Due to Sunday's unseasonably warm weather, the Phillips Collection's music room was like a winter coat in June. The thick, stifling air might have created an ideal setting for dozing off, had it not been for the Lieurance Woodwind Quintet's vibrant performance.
The quintet, all faculty artists at Wichita State University, kept the audience alert with an unconventional and varied program. Anton Reicha's Quintet in D, Op. 99, is a neglected gem of the repertoire. Reicha, a Beethoven contemporary, writes in a somewhat refined late-classical style that treats the five players to gracefully arched tunes and tune fragments bandied about in witty dialogue.

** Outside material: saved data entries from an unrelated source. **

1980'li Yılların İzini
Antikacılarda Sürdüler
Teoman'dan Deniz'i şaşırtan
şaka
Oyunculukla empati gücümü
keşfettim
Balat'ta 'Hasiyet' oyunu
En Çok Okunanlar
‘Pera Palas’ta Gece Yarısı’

Since Reicha's instrument was the flute, most of these thematic niceties were entrusted to flutist Frances Shelly, who performed them with flair and polish.
Ligeti's Six Bagatelles for Wind Quintet is a kind of musical caricature. Its ideas run together at a fast clip, and the Allegro con Spirito is the stuff of which cartoon soundtracks are made. The ensemble as a whole played with sharpness and focus throughout, electrifying the room with the music's inner edginess and bite.
Things nearly screeched to a halt with Theodore Blumer's Serenade and Theme With Variations, Op. 34, a rather long-winded bit of reheated romanticism. Happily, though, the Hindemith "Kleine Kammermusik," Op. 24, brought the quintet back to material similar to that of the Ligeti. Though Hindemith's reworkings of classical idioms can be heavy-handed, the Lieurance musicians always sustained depth and sensitivity in their playing.